Le premier poursuit son travail gestuel sur des paysages synthétisés en quelque sorte par les matières qui les composent. Les traces laissées par pinceaux et brosses donnent l’impression d’un brassage tectonique. Les éléments qui dominent rappellent la terre, l’eau, le végétal. Par les évocations des coloris, par les formes.
L’œil embrasse d’un coup : cours d’eau s’écoulant, branchages épars ou assimilés à du charbon de bois, pierres d’avant leur dynamitage en carrière ou éclatées au gré des intempéries, humus étendu, lambeau de cadastre sableux, vague éclat azuré, bloc de gel fiché au sol ou ouate nuageuse étirée entre ciel et boue…
Nathalie Amand a toujours aimé les lieux. Elle en donne une imagerie où les contrastes entre le noir, le blanc et les gris jouent le même rôle plastique que dans un travail de graveur. Les présences mises en photos ont alors quelque chose de fantomatique, de mystérieux.
Ces fragments forestiers ou montagnards invitent, entre leurs composants, une luminosité onirique. Elle s’installe, évanescente, entre des troncs, des reflets de flaques. Elle conserve le halo d’un passage d’oiseau ou d’insecte. Les sombres fûts dressent des silhouettes ou des contours. Ce n’est pas là qu’on attendrait des campeurs ; plutôt quelque prédateur céleste ou terrestre, arrivé à ailes déployées ou à pattes feutrées. De même, une vidéo aquatique prend des allures de jeux électroniques avec ses insectes qui filent par à-coups à la surface de leur territoire.
Alors quand le peintre et la photographe s’unissent en superposant un film transparent sur l’œuvre de l’autre, le relief d’un interstice s’installe entre le plat du papier support et la quatrième dimension suggérée conjointement par le cliché saisi et par le geste pictural posé.
Revoir l’ordinaire des paysages sous des angles inattendus permet de les intégrer dans d’autres souvenirs, de les considérer comme des agencements plastiques bien davantage que comme des résultats d’un hasard. De prendre également conscience de ce qui sépare cette manière-ci de montrer de celle des traditionnels panoramas tellement accumulés depuis des siècles.

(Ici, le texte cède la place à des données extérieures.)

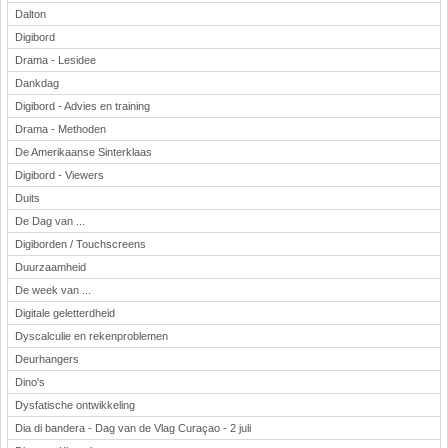
Dalton
Digibord
Drama - Lesidee
Dankdag
Digibord - Advies en training
Drama - Methoden
De Amerikaanse Sinterklaas
Digibord - Viewers
Duits
De Dag van ...
Digiborden / Touchscreens
Duurzaamheid
De week van ...
Digitale geletterdheid
Dyscalculie en rekenproblemen
Deurhangers
Dino's
Dysfatische ontwikkeling
Dia di bandera - Dag van de Vlag Curaçao - 2 juli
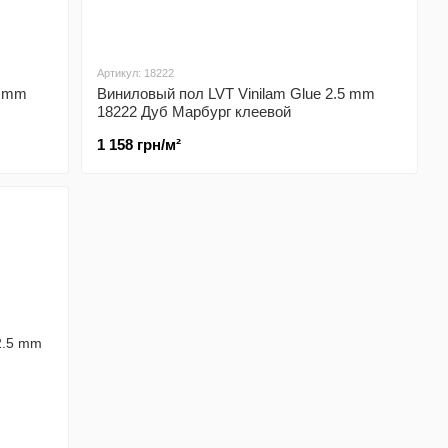
Артикул: 18222
5 mm
Виниловый пол LVT Vinilam Glue 2.5 mm
18222 Дуб Марбург клеевой
1 158 грн/м²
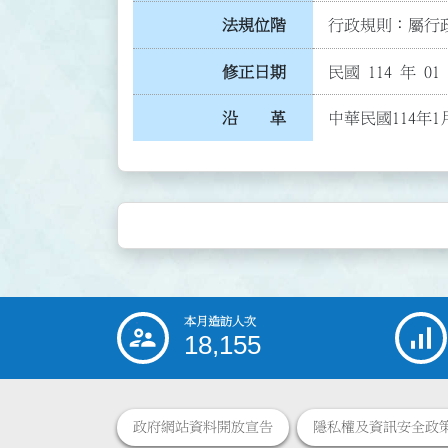
法規位階
行政規則：屬行政
修正日期
民國 114 年 01
沿 革
中華民國114年1
本月造訪人次
:::
18,155
政府網站資料開放宣告
隱私權及資訊安全政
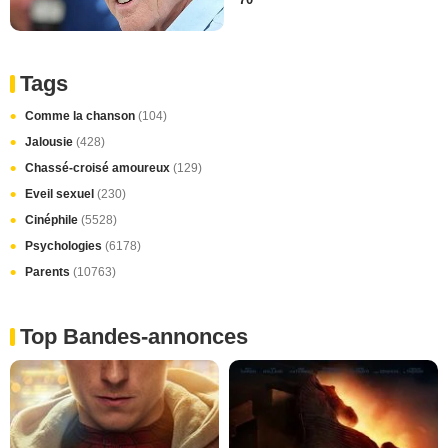
Tags
Comme la chanson
(104)
Jalousie
(428)
Chassé-croisé amoureux
(129)
Eveil sexuel
(230)
Cinéphile
(5528)
Psychologies
(6178)
Parents
(10763)
Top Bandes-annonces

Ces œuvres installées au cœur d’une pièce lumineuse engendrent des envies d’y ajouter des histoires, des atmosphères narratives. C’est ce qu’a fait Paul Roland avec ses haïkus que l’on peut aussi entendre via des écouteurs. L’un d’eux dit : « J’habite les mots / les libère par tes yeux / semeurs de lumière ». Un autre affirme : « Ma ville au printemps / neuve d’ouvrir l’horizon / par le vert des cimes ».